IRS Chief Counsel advice – payments to limited liability companies (LLCs) must be reported to the IRS, as required by Code Sec. 6041 (i.e. 1099s) 12/24/14

Chief Counsel Advice Memorandum (Jun. 19, 2014) CCA 201447025, June 19, 2014. Payments to LLCs are exempt from section 6041 reporting requirements only if the LLC has elected to be classified for federal tax purposes as a corporation by filing Form 8832. All persons engaged in a trade or business who, in the course of that trade or business, make payments of $600 or more to another person are required to report the payments to the IRS. I.R.C. § 6041(a). There are, however, exemptions under Treasury regulation section 1.6041-3. Generally, returns of information are not required under section 6041 for payments made to a corporation described in §1.6049-4(c)(1)(ii)(A). Treas. Reg. §1.6041-3(p)(1). LLCs are not within the definition of corporation unless they elect to be classified as associations for federal tax purposes. See Treas. Reg. § 301.7701-3(a).

Revised Offer in Compromise Booklet and Application Available in January 2015 8/13/14

A new revision of the Form 656-B booklet, with forms and instructions for submitting an Offer in Compromise (OIC), will be available on in January, 2015. The use of earlier versions after January 1, 2015 will delay the processing of OIC applications.

IRS Notice of Proposed Rulemaking, Removal of the 36-Month Non-Payment Testing Period Rule for Issuing Cancellation of Debt form 1099C under §1.6050P-1 12/1/14

Published in Fed. Reg. Vol. 79, No. 199, p. 61791 on October 15, 2014, the proposed regulations would remove the 36-month non-payment testing period as an identifiable event. The notice of proposed rulemaking for this proposed regulation does not contain a proposed effective date.

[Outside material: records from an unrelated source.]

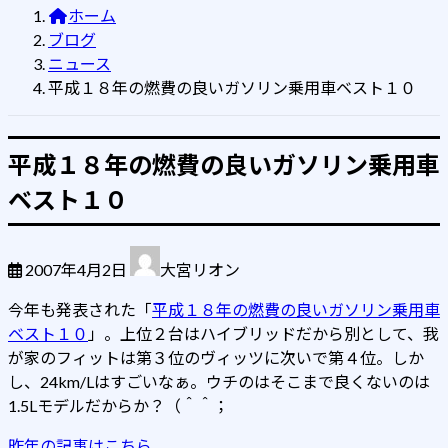
ホーム
ブログ
ニュース
平成１８年の燃費の良いガソリン乗用車ベスト１０
平成１８年の燃費の良いガソリン乗用車
ベスト１０
2007年4月2日
大宮リオン
今年も発表された「
平成１８年の燃費の良いガソリン乗用車
ベスト１０
」。上位２台はハイブリッドだから別として、我
が家のフィットは第３位のヴィッツに次いで第４位。しか
し、24km/Lはすごいなぁ。ウチのはそこまで良くないのは
1.5Lモデルだからか？（＾＾；
昨年の記事はこちら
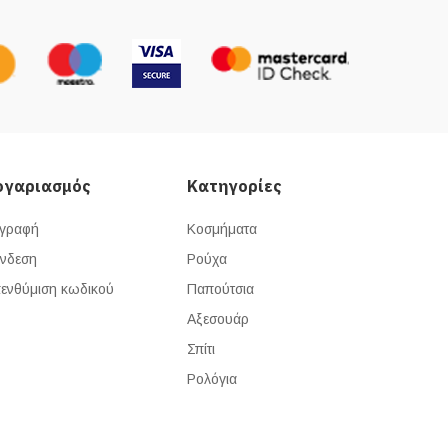
ογαριασμός
Κατηγορίες
γραφή
Κοσμήματα
νδεση
Ρούχα
ενθύμιση κωδικού
Παπούτσια
Αξεσουάρ
Σπίτι
Ρολόγια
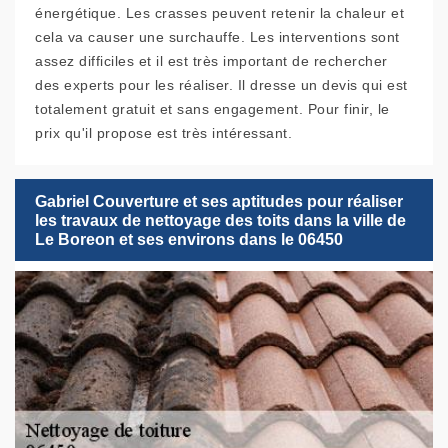
énergétique. Les crasses peuvent retenir la chaleur et
cela va causer une surchauffe. Les interventions sont
assez difficiles et il est très important de rechercher
des experts pour les réaliser. Il dresse un devis qui est
totalement gratuit et sans engagement. Pour finir, le
prix qu'il propose est très intéressant.
Gabriel Couverture et ses aptitudes pour réaliser
les travaux de nettoyage des toits dans la ville de
Le Boreon et ses environs dans le 06450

Before these proposed regulations are adopted as final regulations the IRS will consider will any comments that are submitted timely to the IRS before January 15, 2015, and a public hearing will be held.

Income Tax Regulations (26 CFR Part 1) issued under Internal Revenue Code §6050P provided that a debt is deemed to be discharged for information reporting purposes only upon the occurrence of one of eight “identifiable events,” triggering an information reporting obligation for discharge of indebtedness by certain entities, rather than adopt a facts and circumstances test.

The first seven identifiable events are specific occurrences that typically result from an actual discharge of indebtedness.

The eighth identifiable event is a 36-month non-payment testing period, although the expiration of a 36-month non-payment testing period may not result from an actual discharge of indebtedness.

One result is that some taxpayers may conclude that the debts have, in fact, been discharged, and include in income the amounts reported on Forms 1099-C even though creditors may continue to attempt to collect the debt after issuing a Form 1099-C as required by the 36-month rule.

Also, issuing a Form 1099-C before a debt has been discharged may also cause the IRS to initiate compliance actions even though a discharge has not occurred.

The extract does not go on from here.